The last thing we started working on was beginning preparations for a walk. In the last few days she’s started to explore the house and sometimes ends up in different places when it was time for dinner. I’d prep her food and set it above her crate then head off to go find Prim. I’d put my hands under her front arm pits (where a harness would rest) and gently encourage her to walk forward. When she did, she gets lots of high pitch praise (the one thing she can sorta here) and some good butt scratches. When we, finally, made it back to her doggie den, she’d be jackpotted with an entire bowl of delicious dinner!
The one major thing I did struggle with was how to wake Prim up. She’s a VERY heavy sleeper and not even high pitch sounds would wake her from her snoring slumber. I tried tapping on the ground, even stomping heavily as I would walk up to her but even that would only sometimes wake her up. And oftentimes she’d show stress signals at being startled awake, like a lip lick. Finally as I laid on the ground outside her den wracking my brain… Prim just woke up, tail thumping against the back of the crate. I was super confused. Can you guess what I did?
I breathed on her. And again, her noses KNOWS it was me and woke her up gradually without any stress signals. Yay!

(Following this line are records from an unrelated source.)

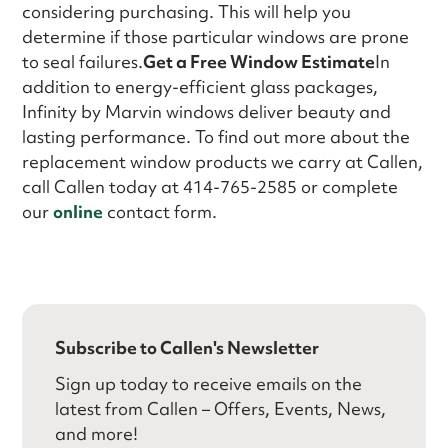
considering purchasing. This will help you
determine if those particular windows are prone
to seal failures.
Get a Free Window Estimate
In
addition to energy-efficient glass packages,
Infinity by Marvin windows deliver beauty and
lasting performance. To find out more about the
replacement window products we carry at Callen,
call Callen today at 414-765-2585 or complete
our
online
contact form.
Subscribe to Callen's Newsletter
Sign up today to receive emails on the
latest from Callen – Offers, Events, News,
and more!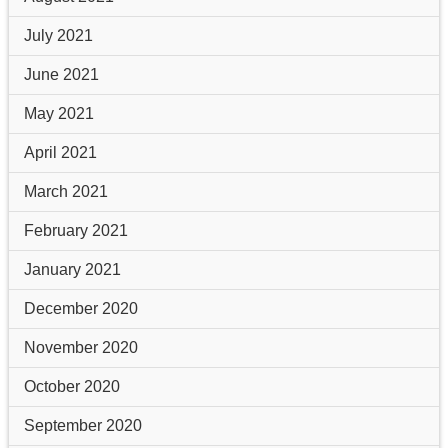
July 2021
June 2021
May 2021
April 2021
March 2021
February 2021
January 2021
December 2020
November 2020
October 2020
September 2020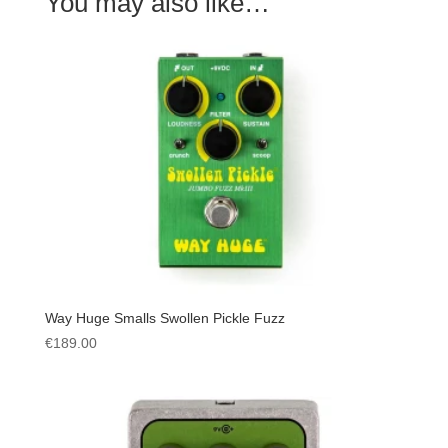
You may also like…
Way Huge Smalls Swollen Pickle Fuzz
€
189.00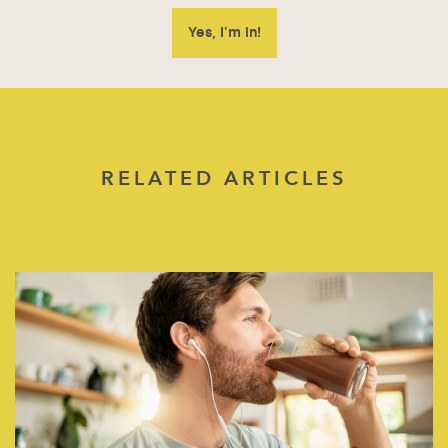
RELATED ARTICLES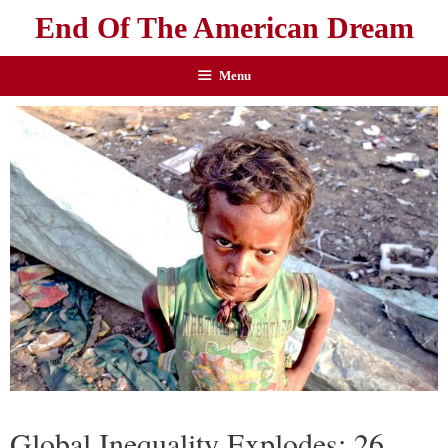
End Of The American Dream
Menu
Global Inequality Explodes: 26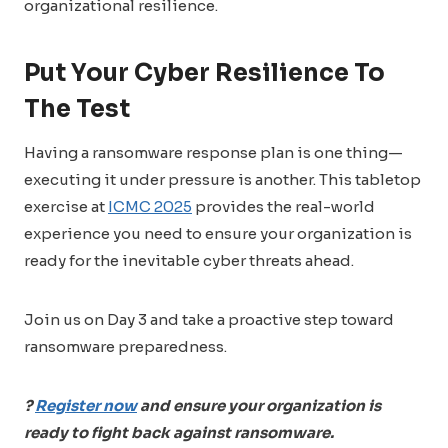
organizational resilience.
Put Your Cyber Resilience To
The Test
Having a ransomware response plan is one thing—
executing it under pressure is another. This tabletop
exercise at
ICMC 2025
provides the real-world
experience you need to ensure your organization is
ready for the inevitable cyber threats ahead.
Join us on Day 3 and take a proactive step toward
ransomware preparedness.
?
Register now
and ensure your organization is
ready to fight back against ransomware.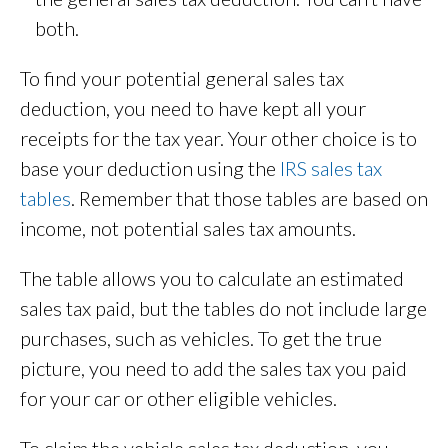
both.
To find your potential general sales tax
deduction, you need to have kept all your
receipts for the tax year. Your other choice is to
base your deduction using the
IRS sales tax
tables
. Remember that those tables are based on
income, not potential sales tax amounts.
The table allows you to calculate an estimated
sales tax paid, but the tables do not include large
purchases, such as vehicles. To get the true
picture, you need to add the sales tax you paid
for your car or other eligible vehicles.
To claim the vehicle sales tax deduction, you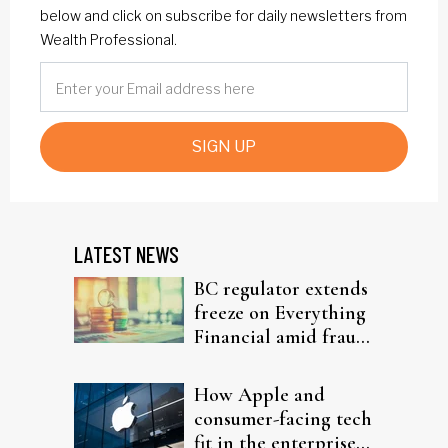
below and click on subscribe for daily newsletters from
Wealth Professional.
SIGN UP
LATEST NEWS
BC regulator extends
freeze on Everything
Financial amid fraud
probe
How Apple and
consumer-facing tech
fit in the enterprise-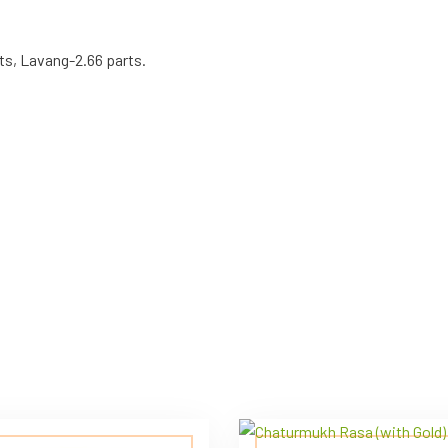
ts, Lavang-2.66 parts.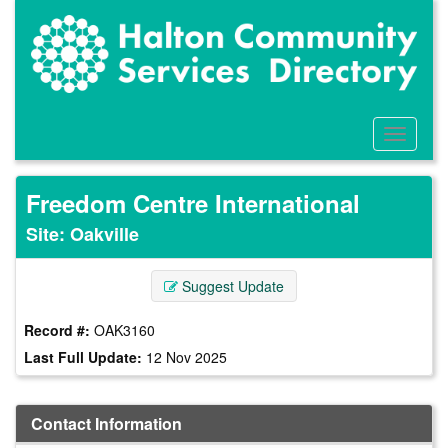
Skip
to
main
content
Toggle
Menu
Freedom Centre International
Site: Oakville
Suggest Update
Record #:
OAK3160
Last Full Update:
12 Nov 2025
Contact Information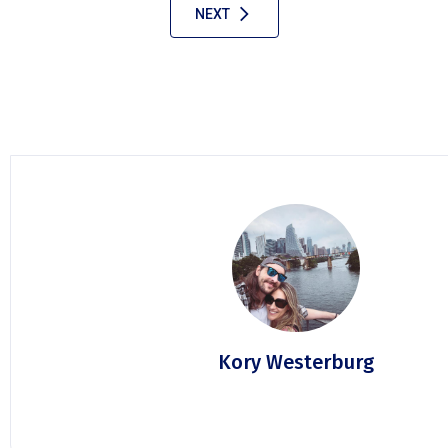
NEXT
Kory Westerburg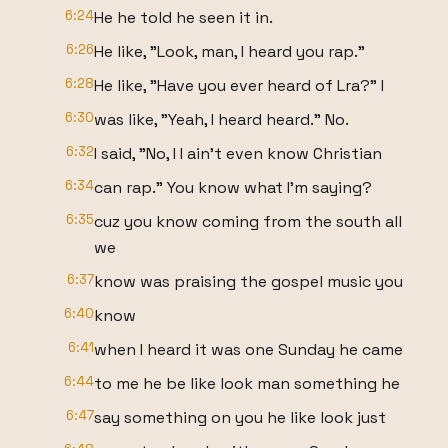
6:24
He he told he seen it in.
6:26
He like, "Look, man, I heard you rap."
6:28
He like, "Have you ever heard of Lra?" I
6:30
was like, "Yeah, I heard heard." No.
6:32
I said, "No, I I ain't even know Christian
6:34
can rap." You know what I'm saying?
6:35
cuz you know coming from the south all
we
6:37
know was praising the gospel music you
6:40
know
6:41
when I heard it was one Sunday he came
6:44
to me he be like look man something he
6:47
say something on you he like look just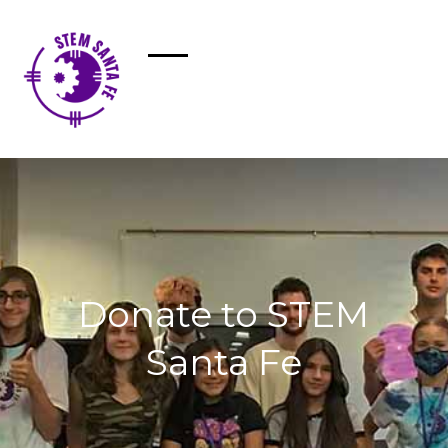
Donate to STEM
Santa Fe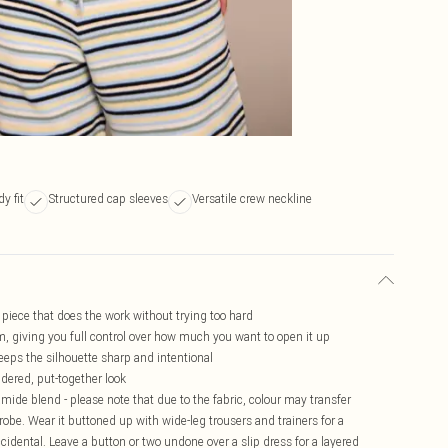
y fit
Structured cap sleeves
Versatile crew neckline
f piece that does the work without trying too hard
, giving you full control over how much you want to open it up
eeps the silhouette sharp and intentional
idered, put-together look
mide blend - please note that due to the fabric, colour may transfer
drobe. Wear it buttoned up with wide-leg trousers and trainers for a
ccidental. Leave a button or two undone over a slip dress for a layered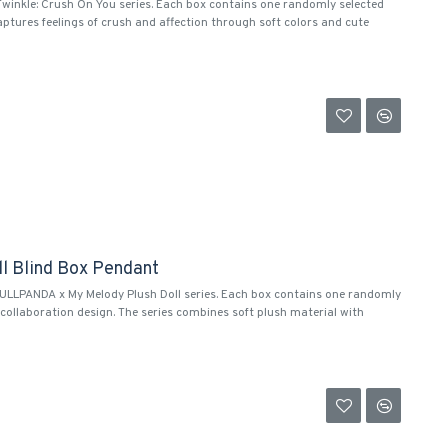
Twinkle: Crush On You series. Each box contains one randomly selected
aptures feelings of crush and affection through soft colors and cute
l Blind Box Pendant
KULLPANDA x My Melody Plush Doll series. Each box contains one randomly
ollaboration design. The series combines soft plush material with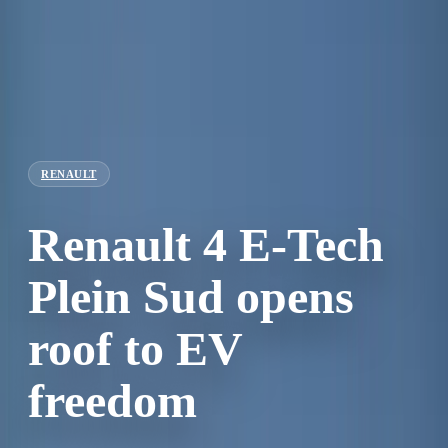
RENAULT
Renault 4 E-Tech
Plein Sud opens
roof to EV
freedom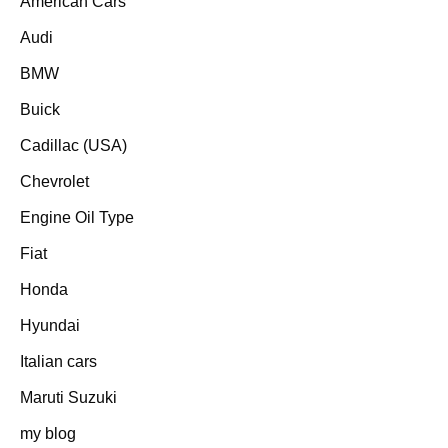
American Cars
Audi
BMW
Buick
Cadillac (USA)
Chevrolet
Engine Oil Type
Fiat
Honda
Hyundai
Italian cars
Maruti Suzuki
my blog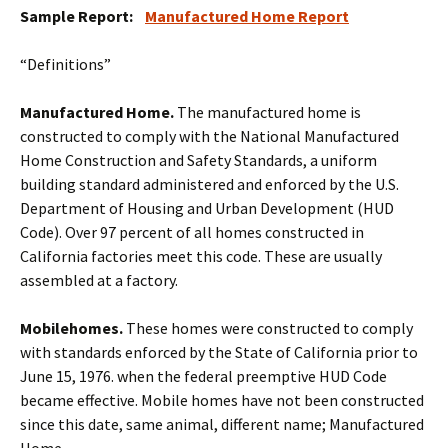
Sample Report:
Manufactured Home Report
“Definitions”
Manufactured Home.
The manufactured home is
constructed to comply with the National Manufactured
Home Construction and Safety Standards, a uniform
building standard administered and enforced by the U.S.
Department of Housing and Urban Development (HUD
Code). Over 97 percent of all homes constructed in
California factories meet this code. These are usually
assembled at a factory.
Mobilehomes.
These homes were constructed to comply
with standards enforced by the State of California prior to
June 15, 1976. when the federal preemptive HUD Code
became effective. Mobile homes have not been constructed
since this date, same animal, different name; Manufactured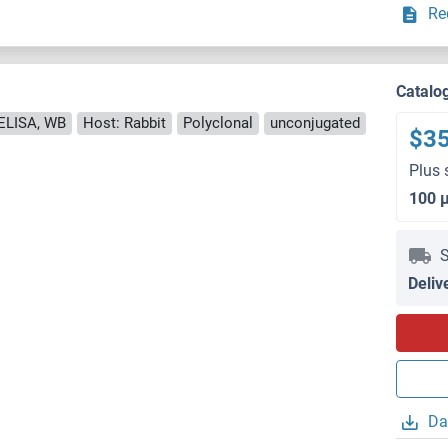
Re
Catalo
ELISA, WB
Host: Rabbit
Polyclonal
unconjugated
$3
Plus 
100 
S
Deliv
Da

All in all, having Prim visit with me for two weeks was a delight. It challenged my dog trainer mind to think outside the box to help meet her needs. It encouraged me to slow down and let her think, as with her limited senses it takes her a few extra seconds to understand what I was asking her to do. Special needs dogs are just as enriching to our own lives as able-bodied dogs, and I know this little fluff has definitely buried her way into my heart!